On her return home, Denise found an empty cage and a lot of feathers strewn here and there. Little Willy looked at her innocently. Finally, a little cry coming from under the couch made him understand that his poor Charlie was still in this world, but in what state? Charlie was rushed to the vet. Several bite wounds were visible on the top of the parrot’s head and back, which had been stripped of feathers. No internal fractures or bleeding was detected on examination. However, the bird was sleepy and wore its plumage swollen. His crop was completely empty, so he hadn’t eaten for a few hours. Charlie was placed in an incubator and received treatment (fluids, antibiotics, painkillers, force-feeding ). The risk of infection was very high. Bacteria in the mouths of dogs are very dangerous for birds. The contact of Little Willy’s saliva with Charlie’s torn skin allowed the inoculation of many of these bacteria. Without proper treatment, these bacteria take an average of 24 to 48 hours to multiply and eventually cause a fatal infection.

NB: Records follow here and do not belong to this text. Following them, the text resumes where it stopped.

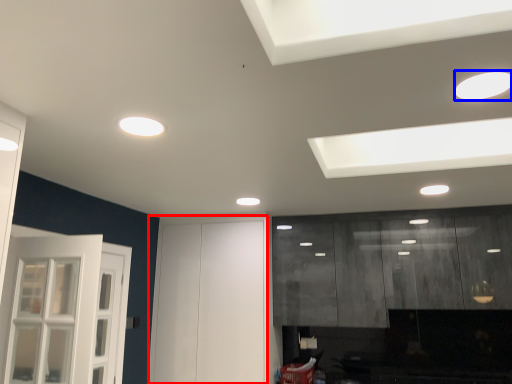 Question: Which object appears closest to the camera in this image, door (highlighted by a red box) or lighting (highlighted by a blue box)?

Choices:
 (A) door
 (B) lighting

Answer: (B) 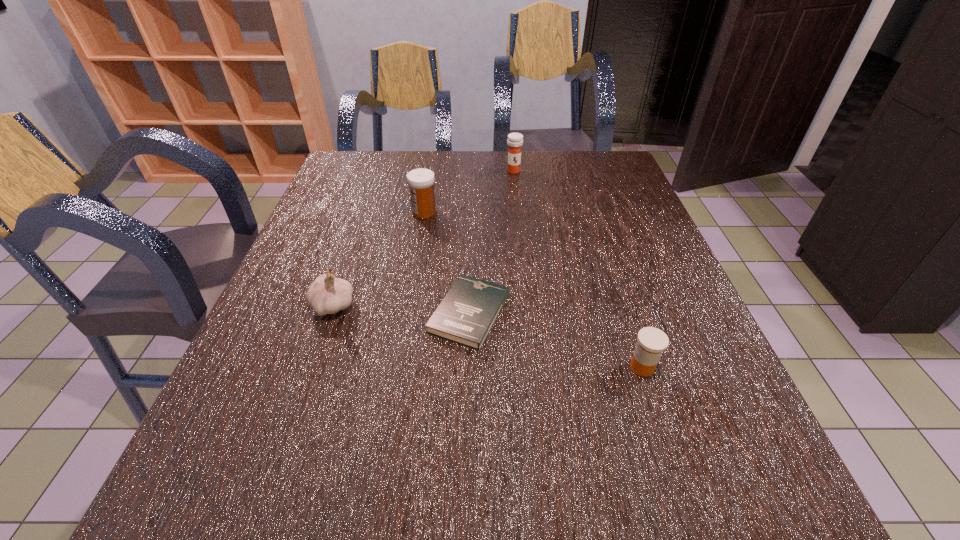 Find the location of a particular element. vacant space at the near edge of the desktop is located at coordinates (385, 471).

This screenshot has width=960, height=540. Identify the location of free space at the left edge of the desktop. (210, 441).

This screenshot has height=540, width=960. Find the location of `vacant space at the right edge of the desktop`. vacant space at the right edge of the desktop is located at coordinates (723, 392).

Identify the location of vacant region at the far left corner. This screenshot has height=540, width=960. (382, 188).

In the image, there is a desktop. At what (x,y) coordinates should I click in order to perform the action: click on vacant space at the near left corner. Please return your answer as a coordinate pair (x, y). This screenshot has width=960, height=540. Looking at the image, I should click on (275, 472).

In the image, there is a desktop. At what (x,y) coordinates should I click in order to perform the action: click on vacant space at the far right corner. Please return your answer as a coordinate pair (x, y). Looking at the image, I should click on (608, 152).

The width and height of the screenshot is (960, 540). Identify the location of vacant area that lies between the second medicine from right to left and the third object from left to right. (492, 242).

I want to click on vacant space in between the farthest object and the leftmost object, so click(x=423, y=238).

Image resolution: width=960 pixels, height=540 pixels. I want to click on blank region between the third object from left to right and the rightmost object, so click(556, 340).

Where is `free spot between the shortest object and the garlic`? The width and height of the screenshot is (960, 540). free spot between the shortest object and the garlic is located at coordinates (401, 309).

Attacked birds do not necessarily die from their injuries but from sepsis (a generalized infection that spreads through the blood ) that ensues. Studies in humans have shown that several bacteria can be transmitted during a bite: Pasteurella, Streptococcus, Staphylococcus, Neisseria, Corynebacterium, Moraxella, Enterococcus, Fusobacterium, Bacteroides, Porphyromonas, Prevotella, Propionibacterium, Peptostreptococcus . Of all these microorganisms, three bacteria are more frequently isolated from infected bite wounds: Staphylococcus aureus, Pasteurella multocida and anaerobic cocciae. It is Pasteurella multocidawhich seems to be the most to be feared. In the presence of a virulent strain, sepsis causes death quickly. Less virulent strains have time to visit the lungs, liver, kidneys, spleen and heart. The toxins produced by the bacteria permanently damage these organs. Trying to treat a bitten bird yourself using leftover antibiotics from the drugstore is risky. Cases of antibiotic resistance are not uncommon. A combination of two specific antibiotics is often necessary.
Charlie was lucky. A few days in the hospital were enough to put him back on his feet. Six weeks after the terrorist attack on Petit Willy, nothing appears. Charlie is very handsome and Denise has kept her resolution: Charlie will no longer have the feathers of clipped wings.